Saved data entries
....
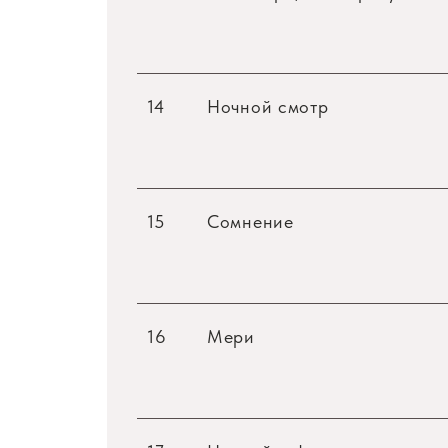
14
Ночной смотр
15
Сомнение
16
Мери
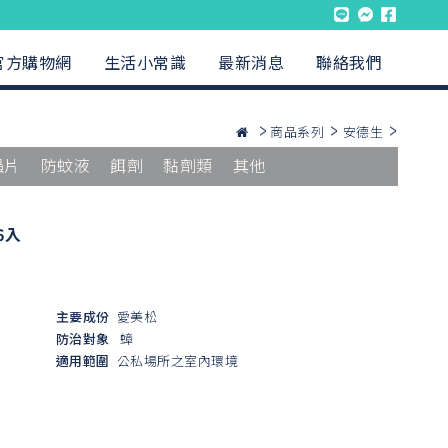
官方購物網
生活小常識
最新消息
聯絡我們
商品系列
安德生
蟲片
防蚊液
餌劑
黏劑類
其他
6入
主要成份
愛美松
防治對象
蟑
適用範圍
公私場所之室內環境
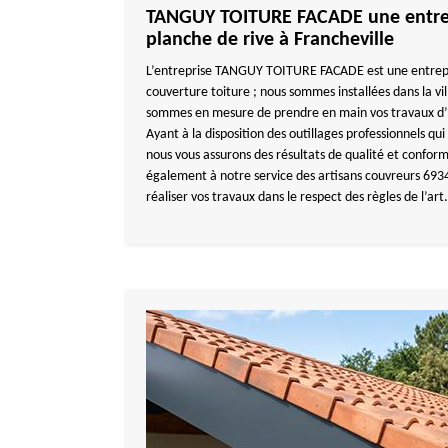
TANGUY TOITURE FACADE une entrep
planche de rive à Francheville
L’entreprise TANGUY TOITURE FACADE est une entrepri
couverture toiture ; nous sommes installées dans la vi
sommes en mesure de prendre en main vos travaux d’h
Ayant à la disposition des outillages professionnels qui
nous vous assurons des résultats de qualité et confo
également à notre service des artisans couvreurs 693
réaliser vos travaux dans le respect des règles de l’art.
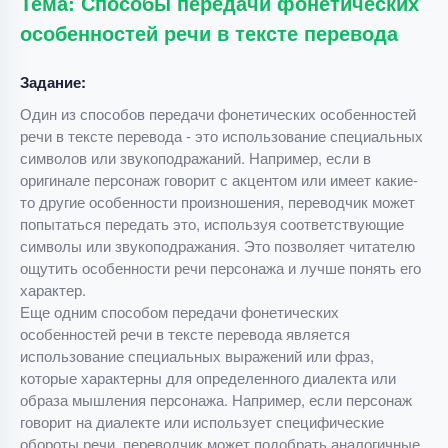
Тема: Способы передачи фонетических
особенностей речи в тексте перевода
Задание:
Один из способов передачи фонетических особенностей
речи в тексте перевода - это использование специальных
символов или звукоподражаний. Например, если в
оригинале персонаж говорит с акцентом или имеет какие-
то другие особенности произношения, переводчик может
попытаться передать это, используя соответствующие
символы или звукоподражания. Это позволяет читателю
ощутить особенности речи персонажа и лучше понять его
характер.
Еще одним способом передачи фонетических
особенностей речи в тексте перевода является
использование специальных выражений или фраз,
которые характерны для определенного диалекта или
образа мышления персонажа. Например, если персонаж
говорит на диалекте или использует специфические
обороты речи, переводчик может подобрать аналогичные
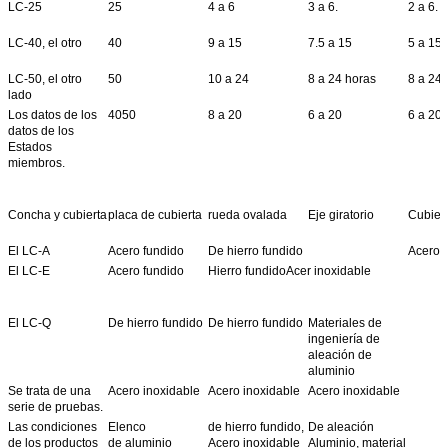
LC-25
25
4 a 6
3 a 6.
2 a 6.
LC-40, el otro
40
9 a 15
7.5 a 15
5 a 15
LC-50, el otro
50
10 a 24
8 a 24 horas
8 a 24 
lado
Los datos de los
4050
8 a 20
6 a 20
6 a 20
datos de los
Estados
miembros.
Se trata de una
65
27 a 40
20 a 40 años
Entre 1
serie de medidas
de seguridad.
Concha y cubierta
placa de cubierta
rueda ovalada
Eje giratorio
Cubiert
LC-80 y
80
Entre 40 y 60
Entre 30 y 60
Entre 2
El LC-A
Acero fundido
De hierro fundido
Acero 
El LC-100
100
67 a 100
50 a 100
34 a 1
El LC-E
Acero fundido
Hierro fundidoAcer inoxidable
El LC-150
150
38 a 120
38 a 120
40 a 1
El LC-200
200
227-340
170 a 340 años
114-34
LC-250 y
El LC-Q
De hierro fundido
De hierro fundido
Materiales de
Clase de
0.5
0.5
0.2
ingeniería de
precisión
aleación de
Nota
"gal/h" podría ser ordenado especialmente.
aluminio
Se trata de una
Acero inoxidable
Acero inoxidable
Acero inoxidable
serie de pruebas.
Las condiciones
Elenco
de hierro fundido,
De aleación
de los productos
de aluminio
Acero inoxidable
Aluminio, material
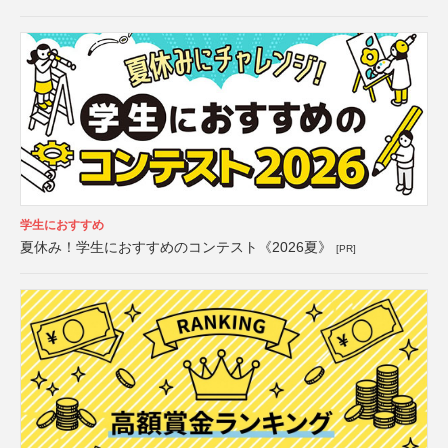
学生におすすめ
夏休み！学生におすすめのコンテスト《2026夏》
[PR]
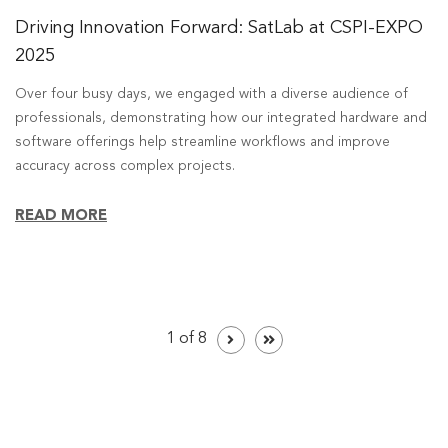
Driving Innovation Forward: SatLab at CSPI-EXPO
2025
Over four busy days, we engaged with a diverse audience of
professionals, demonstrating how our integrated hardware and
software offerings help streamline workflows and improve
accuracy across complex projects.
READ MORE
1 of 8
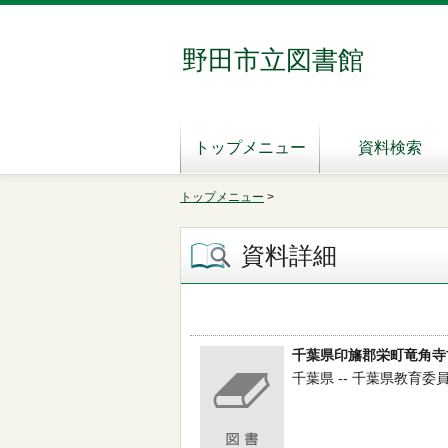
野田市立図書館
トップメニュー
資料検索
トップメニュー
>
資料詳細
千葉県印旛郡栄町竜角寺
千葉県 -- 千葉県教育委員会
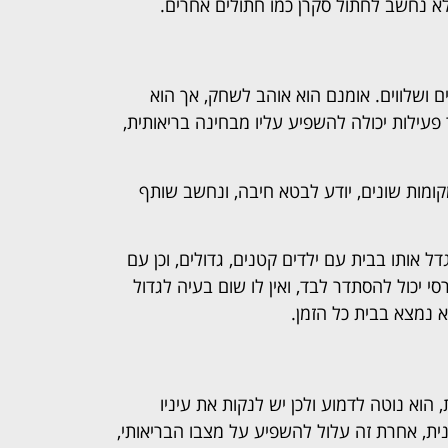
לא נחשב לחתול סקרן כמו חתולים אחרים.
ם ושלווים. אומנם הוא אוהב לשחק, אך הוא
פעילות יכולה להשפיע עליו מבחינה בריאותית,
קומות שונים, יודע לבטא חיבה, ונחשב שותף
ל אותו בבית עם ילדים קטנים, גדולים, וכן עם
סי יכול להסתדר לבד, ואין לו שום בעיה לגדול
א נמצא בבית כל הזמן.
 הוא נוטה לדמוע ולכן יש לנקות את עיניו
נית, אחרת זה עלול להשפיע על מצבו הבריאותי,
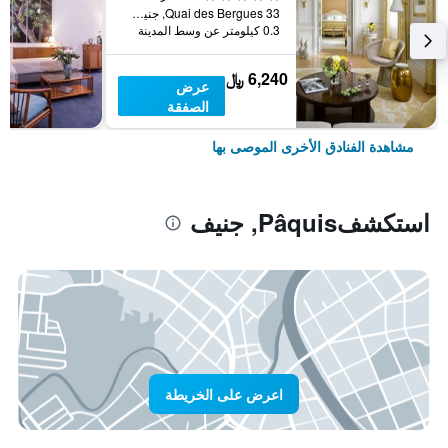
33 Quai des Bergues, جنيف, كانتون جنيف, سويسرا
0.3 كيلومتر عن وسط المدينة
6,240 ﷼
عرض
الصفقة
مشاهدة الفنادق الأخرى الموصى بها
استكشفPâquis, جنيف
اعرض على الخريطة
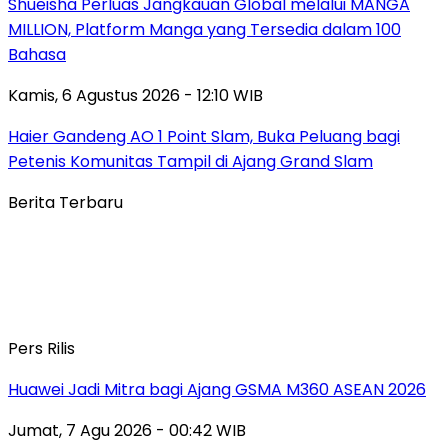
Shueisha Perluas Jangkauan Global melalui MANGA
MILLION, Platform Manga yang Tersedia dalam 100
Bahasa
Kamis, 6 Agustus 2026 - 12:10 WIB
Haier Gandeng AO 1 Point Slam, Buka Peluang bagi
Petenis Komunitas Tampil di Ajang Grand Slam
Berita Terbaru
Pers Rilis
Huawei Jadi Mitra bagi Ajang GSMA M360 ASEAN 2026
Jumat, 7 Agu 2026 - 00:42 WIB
....
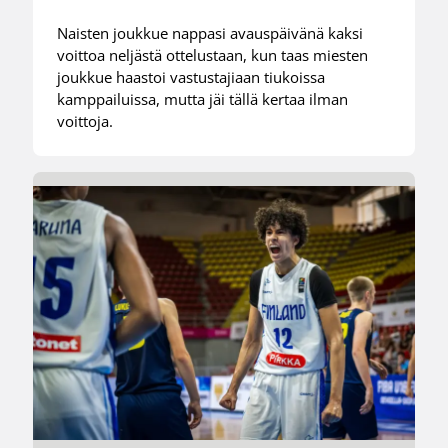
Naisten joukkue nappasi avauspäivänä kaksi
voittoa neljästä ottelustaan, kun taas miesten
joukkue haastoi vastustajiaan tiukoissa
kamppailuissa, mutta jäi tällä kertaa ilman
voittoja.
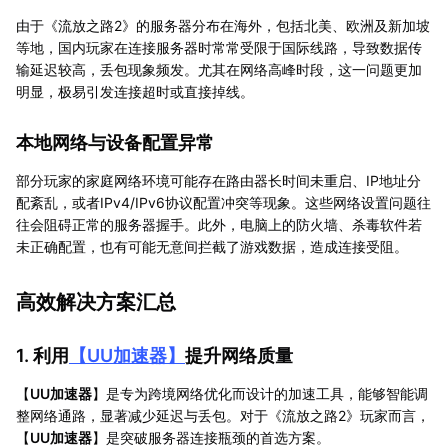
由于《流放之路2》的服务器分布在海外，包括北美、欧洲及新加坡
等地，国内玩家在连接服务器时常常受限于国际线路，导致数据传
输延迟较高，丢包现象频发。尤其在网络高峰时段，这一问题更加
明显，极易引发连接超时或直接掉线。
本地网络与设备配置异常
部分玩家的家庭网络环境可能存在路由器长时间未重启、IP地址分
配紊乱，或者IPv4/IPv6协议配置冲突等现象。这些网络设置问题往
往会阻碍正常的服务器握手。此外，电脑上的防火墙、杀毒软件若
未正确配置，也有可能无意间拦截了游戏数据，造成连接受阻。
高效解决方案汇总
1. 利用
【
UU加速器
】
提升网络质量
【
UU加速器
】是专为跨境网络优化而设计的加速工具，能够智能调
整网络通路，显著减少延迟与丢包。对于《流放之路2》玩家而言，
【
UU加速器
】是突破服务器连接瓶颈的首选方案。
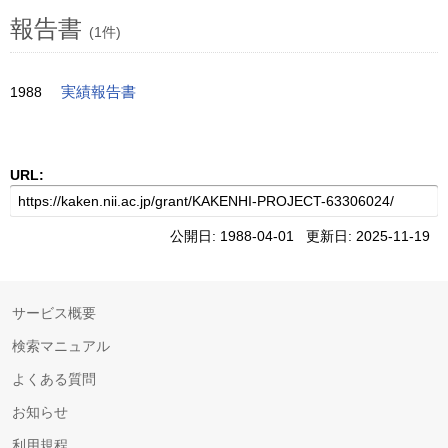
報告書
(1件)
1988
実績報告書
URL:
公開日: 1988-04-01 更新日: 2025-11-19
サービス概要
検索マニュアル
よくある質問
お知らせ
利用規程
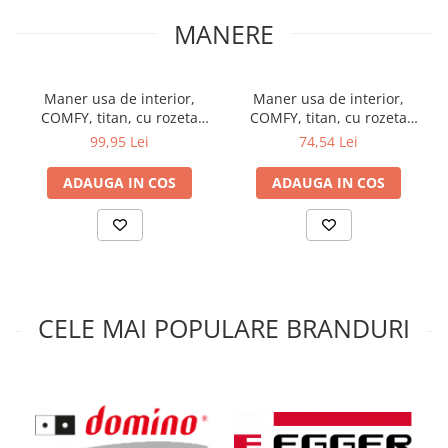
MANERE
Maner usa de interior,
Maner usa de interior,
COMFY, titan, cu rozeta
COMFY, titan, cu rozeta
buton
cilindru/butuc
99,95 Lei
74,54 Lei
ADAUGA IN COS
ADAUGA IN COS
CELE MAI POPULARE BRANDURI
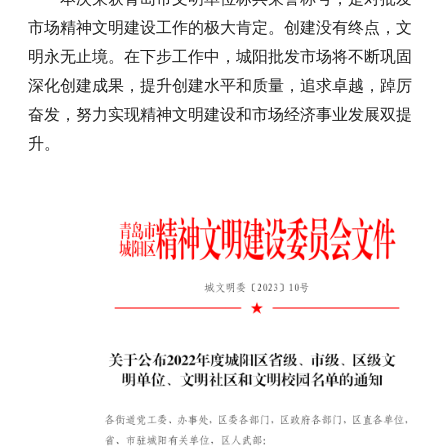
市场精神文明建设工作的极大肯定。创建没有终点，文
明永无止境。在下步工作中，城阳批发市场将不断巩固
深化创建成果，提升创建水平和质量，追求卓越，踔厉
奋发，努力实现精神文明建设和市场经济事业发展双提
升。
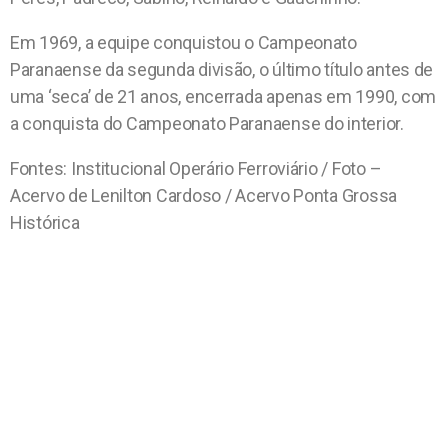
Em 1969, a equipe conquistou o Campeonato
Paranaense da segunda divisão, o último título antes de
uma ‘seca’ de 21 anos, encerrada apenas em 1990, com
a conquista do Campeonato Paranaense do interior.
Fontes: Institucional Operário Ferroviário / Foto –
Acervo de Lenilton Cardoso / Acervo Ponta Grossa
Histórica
....
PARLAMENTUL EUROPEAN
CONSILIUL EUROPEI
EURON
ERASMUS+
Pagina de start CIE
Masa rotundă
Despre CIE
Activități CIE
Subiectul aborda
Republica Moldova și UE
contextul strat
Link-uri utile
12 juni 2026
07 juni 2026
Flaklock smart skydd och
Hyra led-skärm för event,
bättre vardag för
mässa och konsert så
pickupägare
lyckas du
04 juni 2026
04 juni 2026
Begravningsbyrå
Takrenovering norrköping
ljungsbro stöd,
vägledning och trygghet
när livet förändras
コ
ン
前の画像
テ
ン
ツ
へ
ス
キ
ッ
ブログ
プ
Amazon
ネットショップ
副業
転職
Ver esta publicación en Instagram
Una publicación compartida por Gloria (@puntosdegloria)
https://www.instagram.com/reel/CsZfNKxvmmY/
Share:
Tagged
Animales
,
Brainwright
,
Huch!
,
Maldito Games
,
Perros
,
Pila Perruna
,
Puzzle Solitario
....
**Exercise description:**
From the entries above, work out how many lines include "להשפיע"; the number is the only answer wanted.

**Output of the exercise:**
2